The office of civil rights at the Agriculture Department is located on the third floor of a building named after a white supremacist. The Jamie Whitten Building, named in 1994, honors a member of Congress who started his career by eliminating a federal agency because its studies encouraged “racial intermingling” and ended it by referring to Mike Espy, a Black member of Congress and future secretary of agriculture, as “boy.” Whitten’s prejudices were reflected in the policies he supported: floods of cash for wealthy white farmers and next to nothing for Black farmers.
The representative from Mississippi never worked for USDA, but as chair of the House Appropriations subcommittee on agriculture for over four decades, he exercised so much control over the department’s budget that he became known as the “Permanent Secretary of Agriculture.”
In a “typical year” in the 1960s, writes historian James Cobb in The Most Southern Place on Earth, Whitten secured $23.5 million for wealthy farmers who made up 0.3 percent of his district—and just $4 million in food stamps for the 59 percent of his district that lived below the poverty line. He once explained to Senator George McGovern that if “hunger was not a problem, [n-word]s won’t work.”

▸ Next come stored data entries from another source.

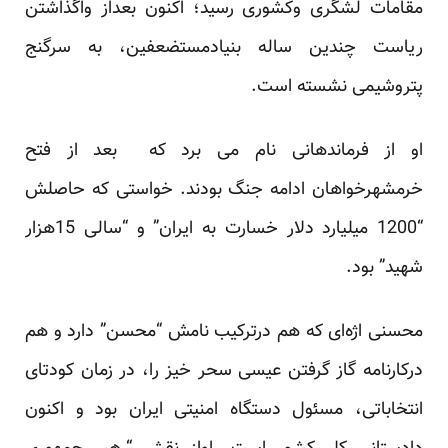
مقامات لشگری وکشوری رسید؛ اکنون بعداز واگذاشتن
ریاست چندین ساله بنیادمستضعفین، به سرگنج
پتروشیمی نشسته است.
او از فرماندهانی نام می برد که بعد از فتح
خرمشهرخواهان ادامه جنگ بودند. خواستی که حاصلش
“1200 میلیارد دلار خسارت به ایران” و “سالی 15هزار
شهید” بود.
محسنی اژه‌ای که هم درترکیب نامش “محسن” دارد و هم
درکارنامه گاز گرفتن عیسی سحر خیز را، در زمان کودتای
انتخاباتی، مسئول دستگاه امنیتی ایران بود و اکنون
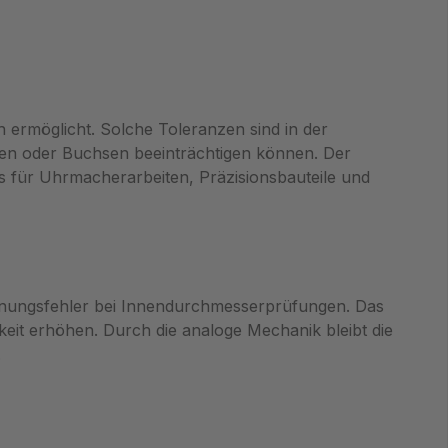
rmöglicht. Solche Toleranzen sind in der
en oder Buchsen beeinträchtigen können. Der
 für Uhrmacherarbeiten, Präzisionsbauteile und
enungsfehler bei Innendurchmesserprüfungen. Das
keit erhöhen. Durch die analoge Mechanik bleibt die
.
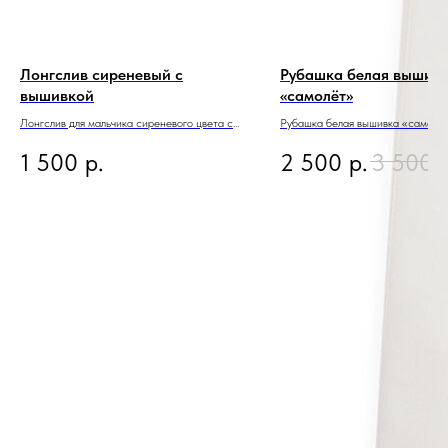
Лонгслив сиреневый с
Рубашка белая вышив
вышивкой
«самолёт»
Лонгслив для мальчика сиреневого цвета с
Рубашка белая вышивка «самолё
вышивкой и декоративными швами
1 500
р.
2 500
р.
3 500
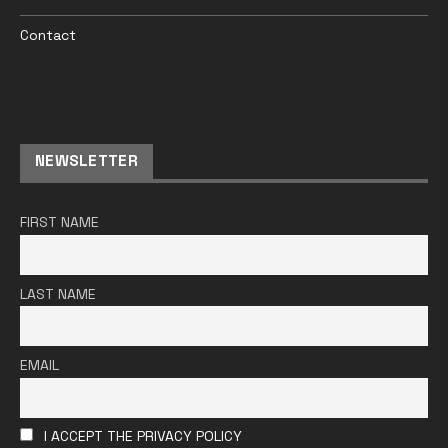
Contact
NEWSLETTER
FIRST NAME
LAST NAME
EMAIL
I ACCEPT THE PRIVACY POLICY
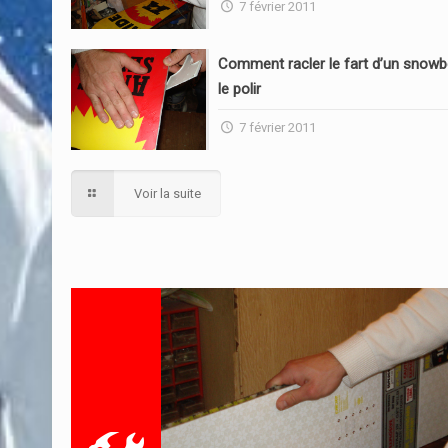
7 février 2011
Comment racler le fart d’un snowb
le polir
7 février 2011
Voir la suite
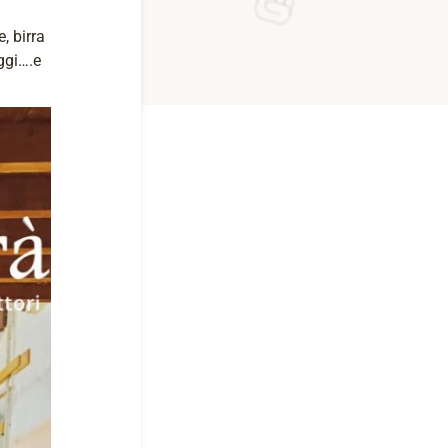
, birra
ggi….e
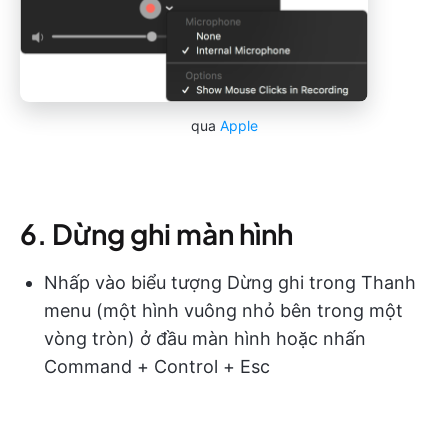
qua
Apple
6. Dừng ghi màn hình
Nhấp vào biểu tượng Dừng ghi trong Thanh
menu (một hình vuông nhỏ bên trong một
vòng tròn) ở đầu màn hình hoặc nhấn
Command + Control + Esc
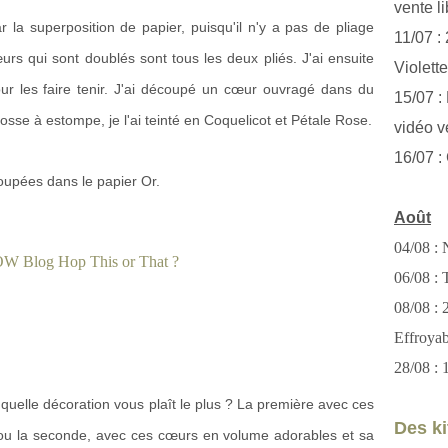
vente li
ar la superposition de papier, puisqu'il n'y a pas de pliage
11/07 :
rs qui sont doublés sont tous les deux pliés. J'ai ensuite
Violett
pour les faire tenir. J'ai découpé un cœur ouvragé dans du
15/07 : 
rosse à estompe, je l'ai teinté en Coquelicot et Pétale Rose.
vidéo v
16/07 :
 coupées dans le papier Or.
Août
04/08 : 
06/08 : T
08/08 :
Effroya
28/08 : 
quelle décoration vous plaît le plus ? La première avec ces
Des kit
 ou la seconde, avec ces cœurs en volume adorables et sa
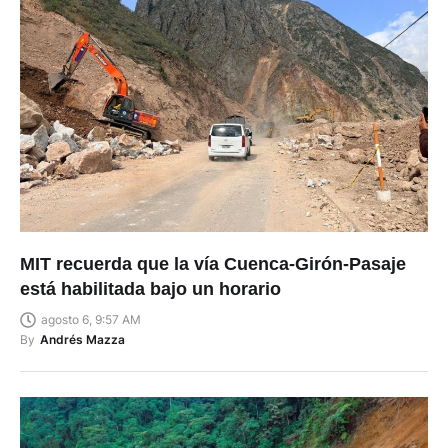
MIT recuerda que la vía Cuenca-Girón-Pasaje
está habilitada bajo un horario
agosto 6, 9:57 AM
By
Andrés Mazza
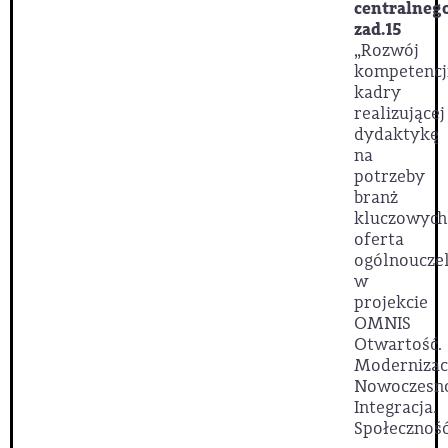
centralneg
zad.15
„Rozwój
kompetencj
kadry
realizującej
dydaktykę
na
potrzeby
branż
kluczowych
oferta
ogólnoucze
w
projekcie
OMNIS
Otwartość.
Modernizac
Nowoczesno
Integracja.
Społeczność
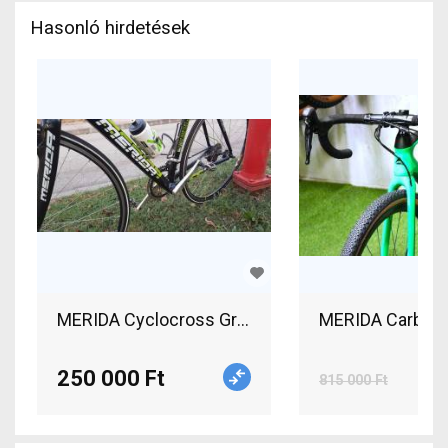
Hasonló hirdetések
MERIDA Cyclocross Gravel / CX SRAM Riva
MERIDA Carbon C
250 000 Ft
815 000 Ft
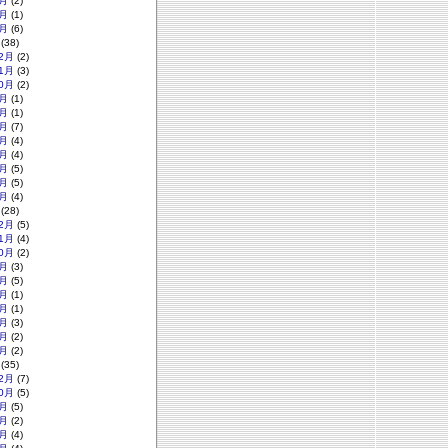
月
(2)
月
(1)
月
(6)
(38)
2月
(2)
1月
(3)
0月
(2)
月
(1)
月
(1)
月
(7)
月
(4)
月
(4)
月
(5)
月
(5)
月
(4)
(28)
2月
(5)
1月
(4)
0月
(2)
月
(3)
月
(5)
月
(1)
月
(1)
月
(3)
月
(2)
月
(2)
(35)
2月
(7)
0月
(5)
月
(5)
月
(2)
月
(4)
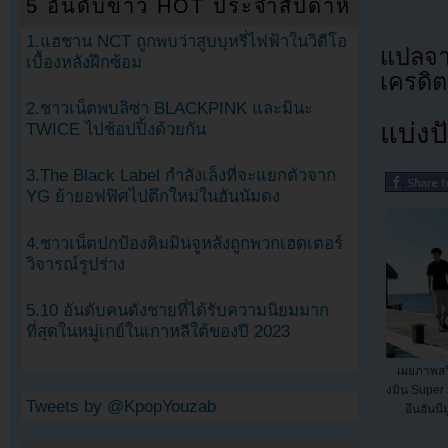
5 อันดับข่าว HOT ประจำสัปดาห์
1.แฮชาน NCT ถูกพบว่าสูบบุหรี่ไฟฟ้าในวิดีโอ
แปลจา
เบื้องหลังฝึกซ้อม
เครดิต
2.ชาวเน็ตพบลิซ่า BLACKPINK และมินะ
แบ่งปั
TWICE ไปช้อปปิ้งด้วยกัน
3.The Black Label กำลังเล็งที่จะแยกตัวจาก
YG ย้ายอฟฟิศไปตึกใหม่ในฮันนัมดง
4.ชาวเน็ตปกป้องคิมมินจูหลังถูกพวกเฮดเตอร์
วิจารณ์รูปร่าง
5.10 อันดับคนดังชายที่ได้รับความนิยมมาก
ที่สุดในหมู่เกย์ในเกาหลีใต้ของปี 2023
เผยภาพส
งมิน Super
Tweets by @KpopYouzab
อึนฮันนี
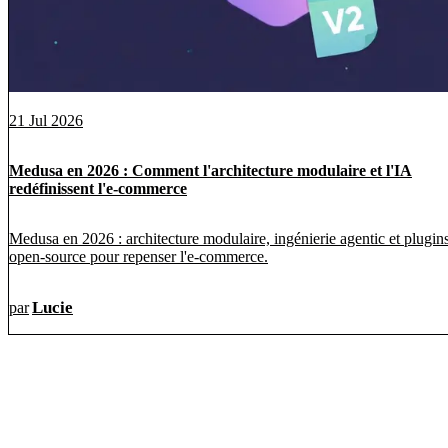
21 Jul 2026
Medusa en 2026 : Comment l'architecture modulaire et l'IA
redéfinissent l'e-commerce
Medusa en 2026 : architecture modulaire, ingénierie agentic et plugin
open-source pour repenser l'e-commerce.
Lucie
par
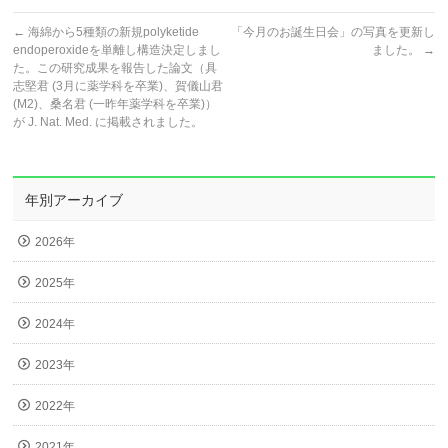
←
海綿から5種類の新規polyketide
「今月のお誕生日会」の写真を更新し
endoperoxideを単離し構造決定しまし
ました。
→
た。この研究成果を報告した論文（具
志堅君 (3月に薬学科を卒業)、賀儀山君
(M2)、桑名君 (一昨年薬学科を卒業)）
が J. Nat. Med. に掲載されました。
年別アーカイブ
2026年
2025年
2024年
2023年
2022年
2021年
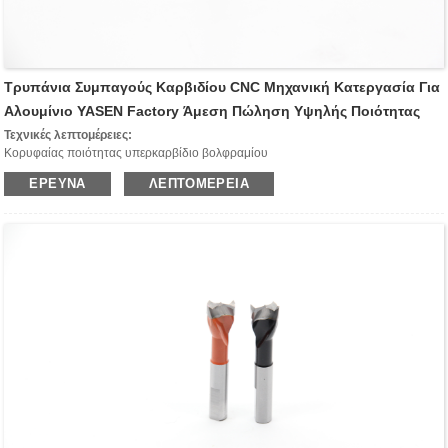
Τρυπάνια Συμπαγούς Καρβιδίου CNC Μηχανική Κατεργασία Για
Αλουμίνιο YASEN Factory Άμεση Πώληση Υψηλής Ποιότητας
Τεχνικές λεπτομέρειες:
Κορυφαίας ποιότητας υπερκαρβίδιο βολφραμίου
2 σπειροειδείς κοπτικές άκρες (Z2)
ΈΡΕΥΝΑ
ΛΕΠΤΟΜΈΡΕΙΑ
Παρέχετε εξαιρετικό φινίρισμα στην κάτω πλευρά του τεμαχίου εργασίας
Εξώθηση τσιπ προς τα πάνω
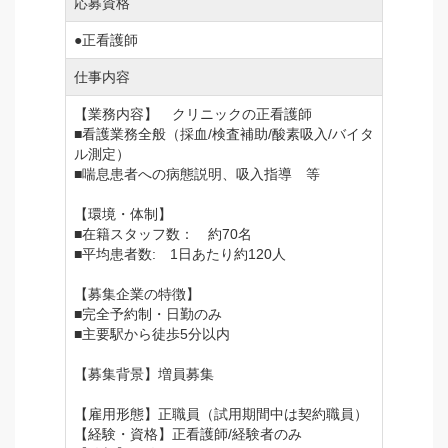
応募資格
●正看護師
仕事内容
【業務内容】 クリニックの正看護師
■看護業務全般（採血/検査補助/酸素吸入/バイタ
ル測定）
■喘息患者への病態説明、吸入指導 等
【環境・体制】
■在籍スタッフ数： 約70名
■平均患者数: 1日あたり約120人
【募集企業の特徴】
■完全予約制・日勤のみ
■主要駅から徒歩5分以内
【募集背景】増員募集
【雇用形態】正職員（試用期間中は契約職員）
【経験・資格】正看護師/経験者のみ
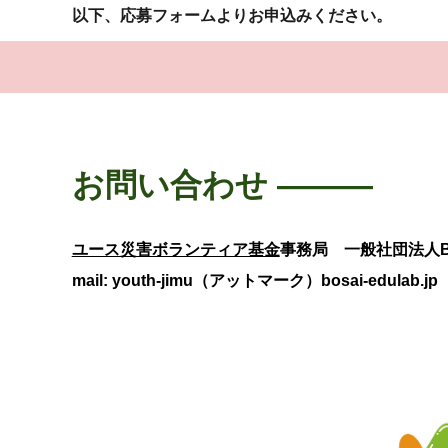
以下、応募フォームよりお申込みください。
お問い合わせ
―――
ユース災害ボランティア基金
事務局
一般社団法人BOS
mail: youth-jimu（アットマーク）bosai-edulab.j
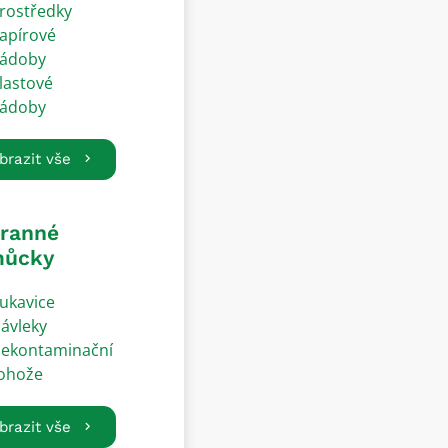
rostředky
apírové
ádoby
lastové
ádoby
brazit vše
ranné
ůcky
ukavice
ávleky
ekontaminační
ohože
brazit vše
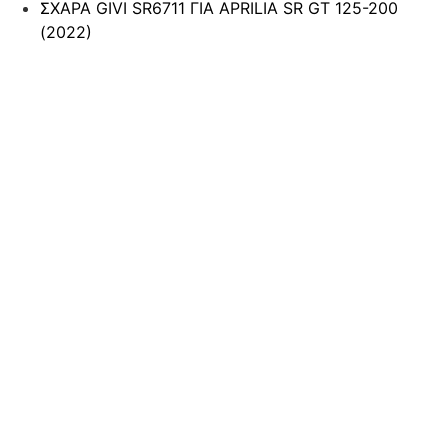
ΣΧΑΡΑ GIVI SR6711 ΓΙΑ APRILIA SR GT 125-200
(2022)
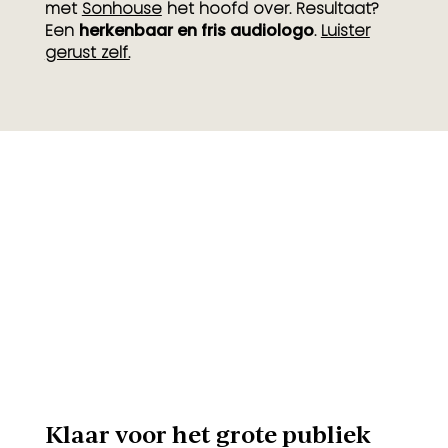
met
Sonhouse
het hoofd over. Resultaat?
Een
herkenbaar en fris audiologo
.
Luister
gerust zelf.
Klaar voor het grote publiek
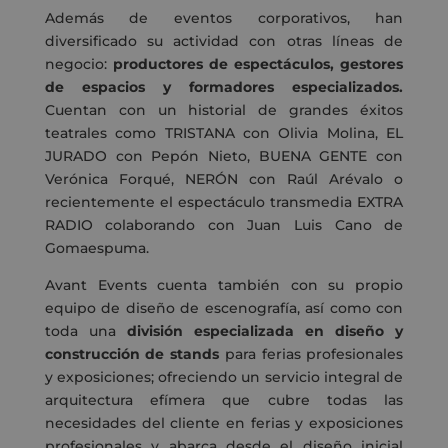
Además de eventos corporativos, han
diversificado su actividad con otras líneas de
negocio:
productores de espectáculos, gestores
de espacios y formadores especializados.
Cuentan con un historial de grandes éxitos
teatrales como TRISTANA con Olivia Molina, EL
JURADO con Pepón Nieto, BUENA GENTE con
Verónica Forqué, NERÓN con Raúl Arévalo o
recientemente el espectáculo transmedia EXTRA
RADIO colaborando con Juan Luis Cano de
Gomaespuma.
Avant Events cuenta también con su propio
equipo de diseño de escenografía, así como con
toda una
división especializada en diseño y
construcción de stands
para ferias profesionales
y exposiciones; ofreciendo un servicio integral de
arquitectura efímera que cubre todas las
necesidades del cliente en ferias y exposiciones
profesionales y abarca desde el diseño inicial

While Whitten was less abashed in his racism than many of his fellow lawmakers, they were no less committed to defending rich white farmers. From the start of Whitten’s political career to the present, lawmakers in both parties have set their differences aside to send the exceeding majority of federal funds to commercial farmers, almost all of them white men.
Black farmers not only lost out on these massive subsidies—they have been effectively disenfranchised within the modern agricultural system. Under conditions of savage oppression, Black families emerged in the early 1900s with almost 20 million acres of farmland and “the largest amount of property they would ever own within the United States,” according to the historian Manning Marable. Since then, they have lost roughly 90 percent of that acreage.
Despite the scale of this deliberate, state-sanctioned dispossession, no one has estimated how much Black families lost. For the first time, in a forthcoming paper to be published in the American Economic Association’s Papers and Proceedings journal, our team conducted a comprehensive analysis of historical data from 1920 to 1997 and found that the lost wealth and income from the land totals about $326 billion—roughly the size of Hong Kong’s annual gross domestic product. This enormous loss not only cost the families who saw their land and dreams taken from them, but destroyed a rural Black middle class that had, by sheer will, emerged in the aftermath of slavery. Since family wealth is iterative—growing slowly at first, adding to itself, and accumulating and expanding over time—this blow to a nascent Black middle class has reverberated down the generations.